Bright light-emitting diodes based on organometal halide perovskite by Zhi-Kuang Tan et al. Nat. Nanotechnol.
A very nice publication demonstrating the use of perovskite materials for light emitting diodes. The authors found that by changing the precursor material (and the architecture to suit the material in question) they could achieve different emissions. This highlights the impact these perovskite materials are expected to have (and already are having) on electronics.
Alex Jen's group - University of Washington
I really like the work this group has been doing. They are investigating some really interesting ideas (such as additives, blade coating) and their publications have a great deal of information. Most notable papers this year include: Additive Enhanced Crystallization of Solution-Processed Perovskite for Highly Efficient Planar-Heterojunction Solar Cells, Role of Chloride in the Morphological Evolution of Organo-Lead Halide Perovskite Thin Films, The roles of alkyl halide additives in enhancing perovskite solar cell performance, and Enhanced Environmental Stability of Planar Heterojunction Perovskite Solar Cells Based on Blade-Coating.

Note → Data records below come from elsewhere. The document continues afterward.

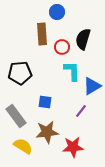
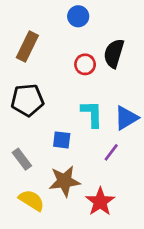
brown rectangle: (42, 34) -> (27, 47), moved, turned 30
cyan L-shape: (72, 71) -> (92, 114), moved
gray rectangle: (16, 116) -> (22, 159), size x0.7
red star: (73, 147) -> (100, 202), turned -30

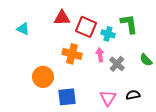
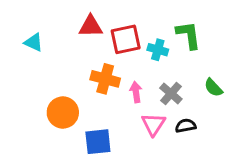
red square: (86, 27) -> (126, 39), turned -35
pink arrow: (100, 55) -> (136, 92), moved
black semicircle: (133, 95) -> (186, 126), moved
pink triangle: (108, 98) -> (153, 124), moved

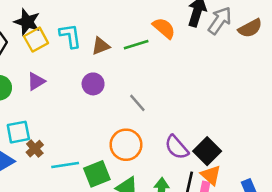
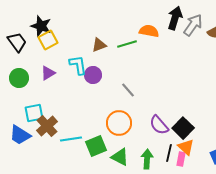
orange semicircle: (164, 28) -> (149, 31), turned -30
cyan L-shape: (70, 36) -> (78, 65), moved
brown cross: (35, 149) -> (47, 126), size x1.5

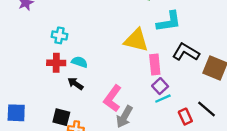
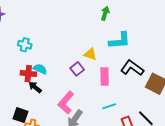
yellow triangle: (136, 40) -> (90, 54), size x0.6
red cross: (56, 63) -> (28, 74), moved
purple square: (160, 86) -> (77, 69), moved

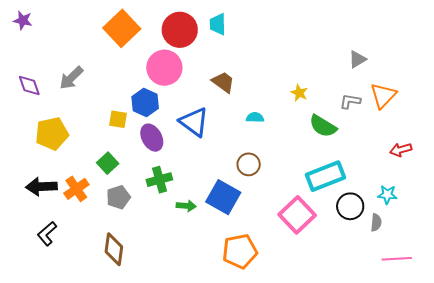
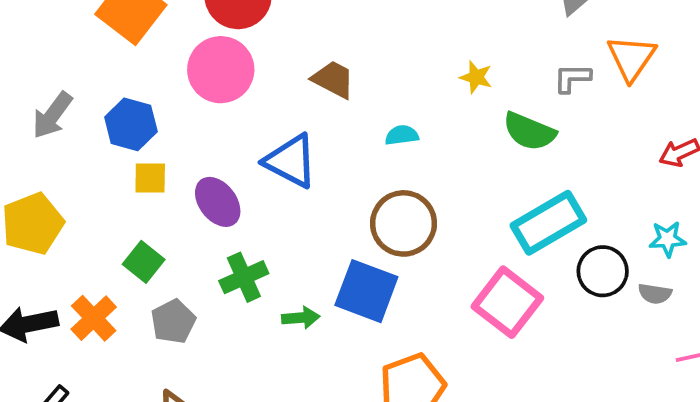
blue hexagon: (145, 102) -> (131, 124), moved
brown circle: (249, 164) -> (404, 223), size x1.5
gray semicircle: (376, 223) -> (655, 294), turned 102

Efficient, high yield perovskite photovoltaic devices grown by interdiffusion of solution-processed precursor stacking layers by Zhengguo Xiao et al. Energy Environ. Sci.
Another nice publication looking at forming the perovskite layer (via a thermal annealing treatment) from two independently spun layers of lead iodide and methylammonium iodide. The authors investigate the effects of different ratios and film thicknesses and provide a good amount of information from their optimisation.